- Exercise brief -
In your copy, the records appear word for word and the pictures do not appear at all.

Dataset entries
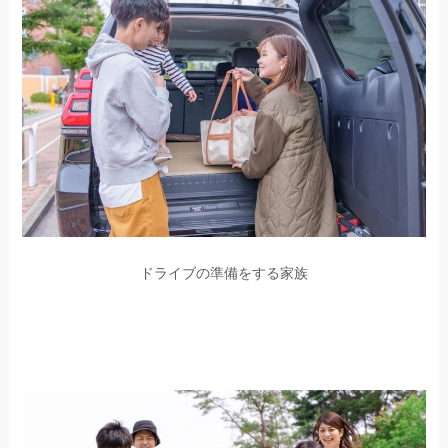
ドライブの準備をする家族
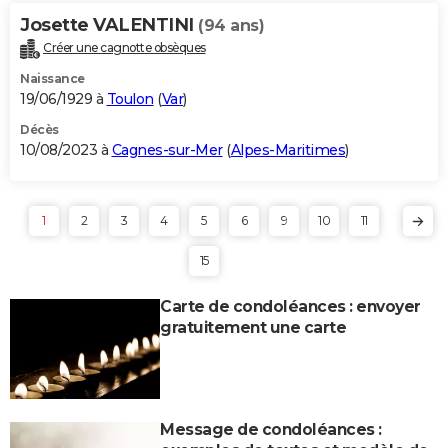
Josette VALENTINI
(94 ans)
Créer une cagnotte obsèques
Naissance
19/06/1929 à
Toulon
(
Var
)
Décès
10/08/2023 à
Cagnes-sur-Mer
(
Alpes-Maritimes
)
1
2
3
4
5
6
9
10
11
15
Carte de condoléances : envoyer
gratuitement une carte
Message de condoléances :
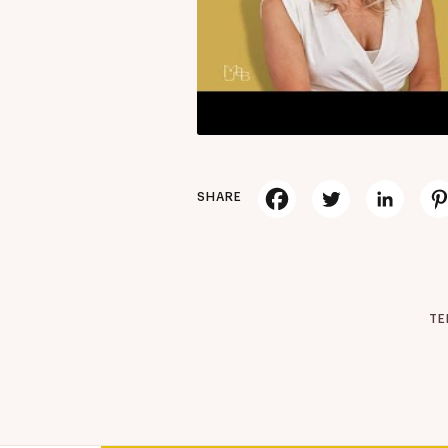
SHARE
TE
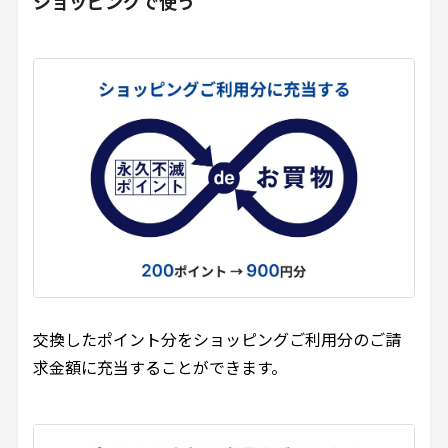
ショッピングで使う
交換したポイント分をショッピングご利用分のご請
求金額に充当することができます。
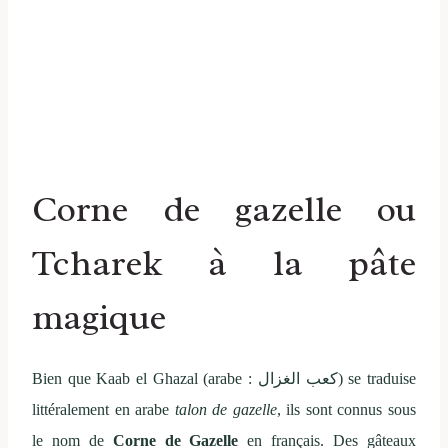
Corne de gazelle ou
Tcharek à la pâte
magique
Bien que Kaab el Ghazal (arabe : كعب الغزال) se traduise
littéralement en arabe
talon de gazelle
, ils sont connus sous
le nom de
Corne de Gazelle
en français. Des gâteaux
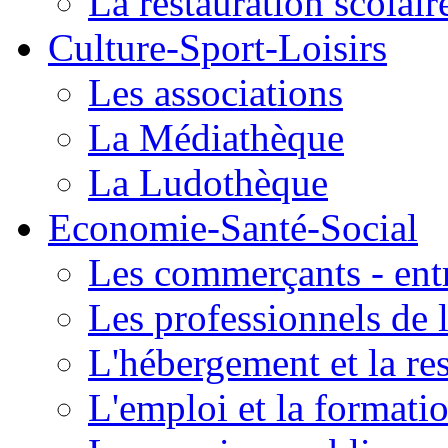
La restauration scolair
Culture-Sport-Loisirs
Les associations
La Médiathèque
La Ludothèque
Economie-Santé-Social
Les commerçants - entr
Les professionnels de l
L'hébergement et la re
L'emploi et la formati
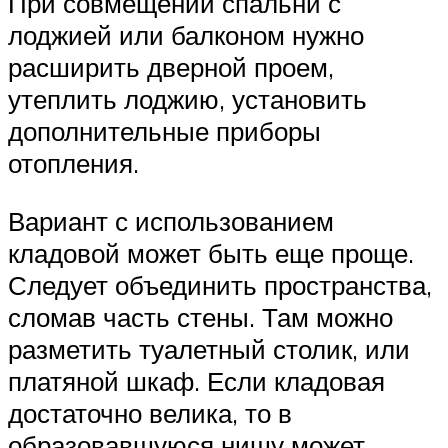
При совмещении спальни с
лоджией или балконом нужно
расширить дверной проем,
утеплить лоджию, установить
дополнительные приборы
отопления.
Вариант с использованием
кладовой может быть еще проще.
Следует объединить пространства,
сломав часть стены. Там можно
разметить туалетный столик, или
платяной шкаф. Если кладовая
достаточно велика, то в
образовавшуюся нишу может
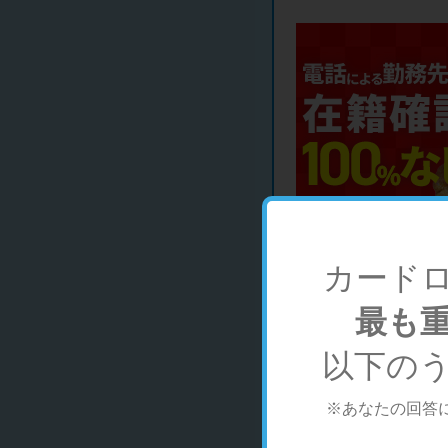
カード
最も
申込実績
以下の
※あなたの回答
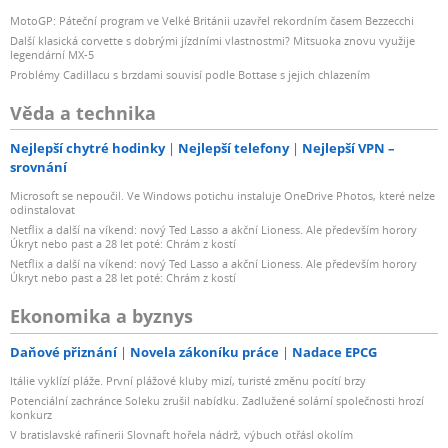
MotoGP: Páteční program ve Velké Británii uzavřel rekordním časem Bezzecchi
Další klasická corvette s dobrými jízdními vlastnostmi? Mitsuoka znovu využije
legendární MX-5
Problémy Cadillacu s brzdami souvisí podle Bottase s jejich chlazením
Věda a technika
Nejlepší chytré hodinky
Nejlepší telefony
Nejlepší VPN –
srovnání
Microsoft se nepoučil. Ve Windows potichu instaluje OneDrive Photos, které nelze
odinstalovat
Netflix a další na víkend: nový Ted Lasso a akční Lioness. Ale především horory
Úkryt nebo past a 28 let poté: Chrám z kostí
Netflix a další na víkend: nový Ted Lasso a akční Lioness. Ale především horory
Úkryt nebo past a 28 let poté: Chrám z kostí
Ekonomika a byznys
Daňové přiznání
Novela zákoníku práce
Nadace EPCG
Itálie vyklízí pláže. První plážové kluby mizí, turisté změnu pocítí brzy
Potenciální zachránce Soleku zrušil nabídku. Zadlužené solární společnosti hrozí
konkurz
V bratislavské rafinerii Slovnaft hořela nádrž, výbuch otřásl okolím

- Written reply -
ドライブの準備をする家族
Josette VALENTINI
(94 ans)
Créer une cagnotte obsèques
Naissance
19/06/1929 à
Toulon
(
Var
)
Décès
10/08/2023 à
Cagnes-sur-Mer
(
Alpes-Maritimes
)
1
2
3
4
5
6
9
10
11
15
Carte de condoléances : envoyer
gratuitement une carte
Message de condoléances :
SHARE
TE
ショッピングで使う
交換したポイント分をショッピングご利用分のご請
求金額に充当することができます。
Corne de gazelle ou
Tcharek à la pâte
magique
Bien que Kaab el Ghazal (arabe : كعب الغزال) se traduise
littéralement en arabe
talon de gazelle
, ils sont connus sous
le nom de
Corne de Gazelle
en français. Des gâteaux
La restauration scolair
Culture-Sport-Loisirs
Les associations
La Médiathèque
La Ludothèque
Economie-Santé-Social
Les commerçants - entr
Les professionnels de l
L'hébergement et la re
L'emploi et la formati
При совмещении спальни с
лоджией или балконом нужно
расширить дверной проем,
утеплить лоджию, установить
дополнительные приборы
отопления.
Вариант с использованием
кладовой может быть еще проще.
Следует объединить пространства,
сломав часть стены. Там можно
разметить туалетный столик, или
платяной шкаф. Если кладовая
достаточно велика, то в
образовавшуюся нишу может
カード
最も
申込実績
以下の
※あなたの回答
MotoGP: Páteční program ve Velké Británii uzavřel rekordním časem Bezzecchi
Další klasická corvette s dobrými jízdními vlastnostmi? Mitsuoka znovu využije
legendární MX-5
Problémy Cadillacu s brzdami souvisí podle Bottase s jejich chlazením
Věda a technika
Nejlepší chytré hodinky
Nejlepší telefony
Nejlepší VPN –
srovnání
Microsoft se nepoučil. Ve Windows potichu instaluje OneDrive Photos, které nelze
odinstalovat
Netflix a další na víkend: nový Ted Lasso a akční Lioness. Ale především horory
Úkryt nebo past a 28 let poté: Chrám z kostí
Netflix a další na víkend: nový Ted Lasso a akční Lioness. Ale především horory
Úkryt nebo past a 28 let poté: Chrám z kostí
Ekonomika a byznys
Daňové přiznání
Novela zákoníku práce
Nadace EPCG
Itálie vyklízí pláže. První plážové kluby mizí, turisté změnu pocítí brzy
Potenciální zachránce Soleku zrušil nabídku. Zadlužené solární společnosti hrozí
konkurz
V bratislavské rafinerii Slovnaft hořela nádrž, výbuch otřásl okolím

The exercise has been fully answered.